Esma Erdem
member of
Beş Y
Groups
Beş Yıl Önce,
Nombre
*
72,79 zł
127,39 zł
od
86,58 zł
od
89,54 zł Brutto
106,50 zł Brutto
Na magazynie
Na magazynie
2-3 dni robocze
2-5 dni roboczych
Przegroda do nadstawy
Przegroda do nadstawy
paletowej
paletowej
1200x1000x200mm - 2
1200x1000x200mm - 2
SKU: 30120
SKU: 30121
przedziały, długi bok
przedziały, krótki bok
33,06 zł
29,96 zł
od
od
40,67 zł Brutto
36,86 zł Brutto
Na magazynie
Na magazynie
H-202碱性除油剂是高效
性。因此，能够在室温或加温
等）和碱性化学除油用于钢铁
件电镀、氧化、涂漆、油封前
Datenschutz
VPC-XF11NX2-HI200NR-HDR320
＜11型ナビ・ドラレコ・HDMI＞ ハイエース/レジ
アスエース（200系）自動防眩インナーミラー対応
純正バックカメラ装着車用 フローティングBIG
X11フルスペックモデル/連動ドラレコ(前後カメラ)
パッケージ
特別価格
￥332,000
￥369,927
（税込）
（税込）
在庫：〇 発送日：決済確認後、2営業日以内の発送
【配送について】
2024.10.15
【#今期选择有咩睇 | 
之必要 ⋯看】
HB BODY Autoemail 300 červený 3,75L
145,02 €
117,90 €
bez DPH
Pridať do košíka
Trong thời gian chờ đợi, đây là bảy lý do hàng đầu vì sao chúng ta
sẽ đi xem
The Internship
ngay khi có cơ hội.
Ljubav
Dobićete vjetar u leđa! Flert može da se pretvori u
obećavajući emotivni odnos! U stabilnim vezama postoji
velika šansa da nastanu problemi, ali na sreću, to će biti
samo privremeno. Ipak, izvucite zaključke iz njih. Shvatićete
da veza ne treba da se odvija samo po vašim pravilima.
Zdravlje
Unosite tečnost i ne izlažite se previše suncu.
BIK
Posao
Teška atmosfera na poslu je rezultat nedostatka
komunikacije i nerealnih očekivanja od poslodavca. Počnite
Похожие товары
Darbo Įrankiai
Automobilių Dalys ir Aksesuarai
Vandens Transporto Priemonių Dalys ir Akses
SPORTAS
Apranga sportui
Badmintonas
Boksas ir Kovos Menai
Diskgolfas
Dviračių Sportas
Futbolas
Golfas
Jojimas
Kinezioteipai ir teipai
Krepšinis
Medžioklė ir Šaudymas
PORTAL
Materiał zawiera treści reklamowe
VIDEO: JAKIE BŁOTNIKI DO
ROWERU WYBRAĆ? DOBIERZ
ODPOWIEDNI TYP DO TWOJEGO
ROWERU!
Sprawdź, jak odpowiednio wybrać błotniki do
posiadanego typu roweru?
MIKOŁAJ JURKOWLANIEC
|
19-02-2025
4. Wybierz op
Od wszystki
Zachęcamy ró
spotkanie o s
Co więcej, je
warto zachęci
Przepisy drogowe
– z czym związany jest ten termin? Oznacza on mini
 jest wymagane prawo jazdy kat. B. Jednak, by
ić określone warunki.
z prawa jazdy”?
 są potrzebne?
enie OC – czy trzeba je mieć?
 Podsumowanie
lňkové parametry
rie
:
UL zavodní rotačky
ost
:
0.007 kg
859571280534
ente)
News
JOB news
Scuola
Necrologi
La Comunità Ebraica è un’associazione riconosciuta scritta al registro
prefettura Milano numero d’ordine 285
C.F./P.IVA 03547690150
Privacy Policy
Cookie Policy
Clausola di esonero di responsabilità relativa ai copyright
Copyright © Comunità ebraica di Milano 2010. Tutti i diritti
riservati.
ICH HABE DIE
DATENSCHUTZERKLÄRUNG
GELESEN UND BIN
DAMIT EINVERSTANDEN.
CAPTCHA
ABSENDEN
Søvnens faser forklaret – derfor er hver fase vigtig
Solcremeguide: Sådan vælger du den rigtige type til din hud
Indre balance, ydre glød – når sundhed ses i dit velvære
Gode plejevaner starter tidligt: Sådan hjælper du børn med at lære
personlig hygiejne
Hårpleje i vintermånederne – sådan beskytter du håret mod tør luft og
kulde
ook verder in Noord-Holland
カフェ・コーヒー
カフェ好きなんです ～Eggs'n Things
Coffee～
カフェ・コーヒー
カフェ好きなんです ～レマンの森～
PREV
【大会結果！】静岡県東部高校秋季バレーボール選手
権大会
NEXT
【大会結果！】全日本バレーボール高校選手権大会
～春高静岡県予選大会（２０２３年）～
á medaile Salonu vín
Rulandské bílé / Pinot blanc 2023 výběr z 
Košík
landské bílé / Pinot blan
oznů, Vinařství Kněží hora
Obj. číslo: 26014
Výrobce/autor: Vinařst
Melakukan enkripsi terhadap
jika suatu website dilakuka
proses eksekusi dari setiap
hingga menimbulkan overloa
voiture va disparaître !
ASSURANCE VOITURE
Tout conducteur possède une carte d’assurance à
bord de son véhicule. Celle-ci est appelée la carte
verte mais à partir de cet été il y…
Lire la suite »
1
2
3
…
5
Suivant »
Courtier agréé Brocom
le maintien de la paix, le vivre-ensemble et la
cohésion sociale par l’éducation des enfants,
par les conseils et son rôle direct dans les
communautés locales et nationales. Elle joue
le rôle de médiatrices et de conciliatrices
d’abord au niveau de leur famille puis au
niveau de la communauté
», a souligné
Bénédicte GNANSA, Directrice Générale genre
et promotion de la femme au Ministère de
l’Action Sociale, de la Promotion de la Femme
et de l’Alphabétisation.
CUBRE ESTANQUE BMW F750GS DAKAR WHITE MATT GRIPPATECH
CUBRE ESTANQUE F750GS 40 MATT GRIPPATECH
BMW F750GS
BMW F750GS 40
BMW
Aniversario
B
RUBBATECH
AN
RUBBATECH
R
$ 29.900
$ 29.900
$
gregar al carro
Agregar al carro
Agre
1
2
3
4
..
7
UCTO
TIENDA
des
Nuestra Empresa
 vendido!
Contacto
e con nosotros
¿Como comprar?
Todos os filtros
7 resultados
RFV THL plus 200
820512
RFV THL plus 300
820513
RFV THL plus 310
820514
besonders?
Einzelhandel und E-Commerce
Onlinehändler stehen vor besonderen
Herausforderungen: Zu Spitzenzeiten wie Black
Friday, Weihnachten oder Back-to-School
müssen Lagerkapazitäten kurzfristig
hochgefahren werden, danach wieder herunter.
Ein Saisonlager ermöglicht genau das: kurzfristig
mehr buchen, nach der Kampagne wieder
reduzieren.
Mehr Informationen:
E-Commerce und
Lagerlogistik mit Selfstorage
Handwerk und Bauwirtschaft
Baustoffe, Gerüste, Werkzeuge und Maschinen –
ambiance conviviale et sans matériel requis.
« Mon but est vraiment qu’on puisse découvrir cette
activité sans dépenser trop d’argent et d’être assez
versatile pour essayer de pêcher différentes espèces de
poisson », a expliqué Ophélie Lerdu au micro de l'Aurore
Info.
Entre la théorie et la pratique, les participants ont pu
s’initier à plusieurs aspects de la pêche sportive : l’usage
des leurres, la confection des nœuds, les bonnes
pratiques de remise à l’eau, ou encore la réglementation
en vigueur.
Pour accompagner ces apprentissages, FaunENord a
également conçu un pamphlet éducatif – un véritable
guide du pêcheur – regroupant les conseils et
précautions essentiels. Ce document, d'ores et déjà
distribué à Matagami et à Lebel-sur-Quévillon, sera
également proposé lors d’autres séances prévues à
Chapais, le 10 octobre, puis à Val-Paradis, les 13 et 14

________________________

Exercise - Repeat the material word for word, leaving out no line.

Exercise answer -
Esma Erdem
member of
Beş Y
Groups
Beş Yıl Önce,
Nombre
*
72,79 zł
127,39 zł
od
86,58 zł
od
89,54 zł Brutto
106,50 zł Brutto
Na magazynie
Na magazynie
2-3 dni robocze
2-5 dni roboczych
Przegroda do nadstawy
Przegroda do nadstawy
paletowej
paletowej
1200x1000x200mm - 2
1200x1000x200mm - 2
SKU: 30120
SKU: 30121
przedziały, długi bok
przedziały, krótki bok
33,06 zł
29,96 zł
od
od
40,67 zł Brutto
36,86 zł Brutto
Na magazynie
Na magazynie
H-202碱性除油剂是高效
性。因此，能够在室温或加温
等）和碱性化学除油用于钢铁
件电镀、氧化、涂漆、油封前
Datenschutz
VPC-XF11NX2-HI200NR-HDR320
＜11型ナビ・ドラレコ・HDMI＞ ハイエース/レジ
アスエース（200系）自動防眩インナーミラー対応
純正バックカメラ装着車用 フローティングBIG
X11フルスペックモデル/連動ドラレコ(前後カメラ)
パッケージ
特別価格
￥332,000
￥369,927
（税込）
（税込）
在庫：〇 発送日：決済確認後、2営業日以内の発送
【配送について】
2024.10.15
【#今期选择有咩睇 | 
之必要 ⋯看】
HB BODY Autoemail 300 červený 3,75L
145,02 €
117,90 €
bez DPH
Pridať do košíka
Trong thời gian chờ đợi, đây là bảy lý do hàng đầu vì sao chúng ta
sẽ đi xem
The Internship
ngay khi có cơ hội.
Ljubav
Dobićete vjetar u leđa! Flert može da se pretvori u
obećavajući emotivni odnos! U stabilnim vezama postoji
velika šansa da nastanu problemi, ali na sreću, to će biti
samo privremeno. Ipak, izvucite zaključke iz njih. Shvatićete
da veza ne treba da se odvija samo po vašim pravilima.
Zdravlje
Unosite tečnost i ne izlažite se previše suncu.
BIK
Posao
Teška atmosfera na poslu je rezultat nedostatka
komunikacije i nerealnih očekivanja od poslodavca. Počnite
Похожие товары
Darbo Įrankiai
Automobilių Dalys ir Aksesuarai
Vandens Transporto Priemonių Dalys ir Akses
SPORTAS
Apranga sportui
Badmintonas
Boksas ir Kovos Menai
Diskgolfas
Dviračių Sportas
Futbolas
Golfas
Jojimas
Kinezioteipai ir teipai
Krepšinis
Medžioklė ir Šaudymas
PORTAL
Materiał zawiera treści reklamowe
VIDEO: JAKIE BŁOTNIKI DO
ROWERU WYBRAĆ? DOBIERZ
ODPOWIEDNI TYP DO TWOJEGO
ROWERU!
Sprawdź, jak odpowiednio wybrać błotniki do
posiadanego typu roweru?
MIKOŁAJ JURKOWLANIEC
|
19-02-2025
4. Wybierz op
Od wszystki
Zachęcamy ró
spotkanie o s
Co więcej, je
warto zachęci
Przepisy drogowe
– z czym związany jest ten termin? Oznacza on mini
 jest wymagane prawo jazdy kat. B. Jednak, by
ić określone warunki.
z prawa jazdy”?
 są potrzebne?
enie OC – czy trzeba je mieć?
 Podsumowanie
lňkové parametry
rie
:
UL zavodní rotačky
ost
:
0.007 kg
859571280534
ente)
News
JOB news
Scuola
Necrologi
La Comunità Ebraica è un’associazione riconosciuta scritta al registro
prefettura Milano numero d’ordine 285
C.F./P.IVA 03547690150
Privacy Policy
Cookie Policy
Clausola di esonero di responsabilità relativa ai copyright
Copyright © Comunità ebraica di Milano 2010. Tutti i diritti
riservati.
ICH HABE DIE
DATENSCHUTZERKLÄRUNG
GELESEN UND BIN
DAMIT EINVERSTANDEN.
CAPTCHA
ABSENDEN
Søvnens faser forklaret – derfor er hver fase vigtig
Solcremeguide: Sådan vælger du den rigtige type til din hud
Indre balance, ydre glød – når sundhed ses i dit velvære
Gode plejevaner starter tidligt: Sådan hjælper du børn med at lære
personlig hygiejne
Hårpleje i vintermånederne – sådan beskytter du håret mod tør luft og
kulde
ook verder in Noord-Holland
カフェ・コーヒー
カフェ好きなんです ～Eggs'n Things
Coffee～
カフェ・コーヒー
カフェ好きなんです ～レマンの森～
PREV
【大会結果！】静岡県東部高校秋季バレーボール選手
権大会
NEXT
【大会結果！】全日本バレーボール高校選手権大会
～春高静岡県予選大会（２０２３年）～
á medaile Salonu vín
Rulandské bílé / Pinot blanc 2023 výběr z 
Košík
landské bílé / Pinot blan
oznů, Vinařství Kněží hora
Obj. číslo: 26014
Výrobce/autor: Vinařst
Melakukan enkripsi terhadap
jika suatu website dilakuka
proses eksekusi dari setiap
hingga menimbulkan overloa
voiture va disparaître !
ASSURANCE VOITURE
Tout conducteur possède une carte d’assurance à
bord de son véhicule. Celle-ci est appelée la carte
verte mais à partir de cet été il y…
Lire la suite »
1
2
3
…
5
Suivant »
Courtier agréé Brocom
le maintien de la paix, le vivre-ensemble et la
cohésion sociale par l’éducation des enfants,
par les conseils et son rôle direct dans les
communautés locales et nationales. Elle joue
le rôle de médiatrices et de conciliatrices
d’abord au niveau de leur famille puis au
niveau de la communauté
», a souligné
Bénédicte GNANSA, Directrice Générale genre
et promotion de la femme au Ministère de
l’Action Sociale, de la Promotion de la Femme
et de l’Alphabétisation.
CUBRE ESTANQUE BMW F750GS DAKAR WHITE MATT GRIPPATECH
CUBRE ESTANQUE F750GS 40 MATT GRIPPATECH
BMW F750GS
BMW F750GS 40
BMW
Aniversario
B
RUBBATECH
AN
RUBBATECH
R
$ 29.900
$ 29.900
$
gregar al carro
Agregar al carro
Agre
1
2
3
4
..
7
UCTO
TIENDA
des
Nuestra Empresa
 vendido!
Contacto
e con nosotros
¿Como comprar?
Todos os filtros
7 resultados
RFV THL plus 200
820512
RFV THL plus 300
820513
RFV THL plus 310
820514
besonders?
Einzelhandel und E-Commerce
Onlinehändler stehen vor besonderen
Herausforderungen: Zu Spitzenzeiten wie Black
Friday, Weihnachten oder Back-to-School
müssen Lagerkapazitäten kurzfristig
hochgefahren werden, danach wieder herunter.
Ein Saisonlager ermöglicht genau das: kurzfristig
mehr buchen, nach der Kampagne wieder
reduzieren.
Mehr Informationen:
E-Commerce und
Lagerlogistik mit Selfstorage
Handwerk und Bauwirtschaft
Baustoffe, Gerüste, Werkzeuge und Maschinen –
ambiance conviviale et sans matériel requis.
« Mon but est vraiment qu’on puisse découvrir cette
activité sans dépenser trop d’argent et d’être assez
versatile pour essayer de pêcher différentes espèces de
poisson », a expliqué Ophélie Lerdu au micro de l'Aurore
Info.
Entre la théorie et la pratique, les participants ont pu
s’initier à plusieurs aspects de la pêche sportive : l’usage
des leurres, la confection des nœuds, les bonnes
pratiques de remise à l’eau, ou encore la réglementation
en vigueur.
Pour accompagner ces apprentissages, FaunENord a
également conçu un pamphlet éducatif – un véritable
guide du pêcheur – regroupant les conseils et
précautions essentiels. Ce document, d'ores et déjà
distribué à Matagami et à Lebel-sur-Quévillon, sera
également proposé lors d’autres séances prévues à
Chapais, le 10 octobre, puis à Val-Paradis, les 13 et 14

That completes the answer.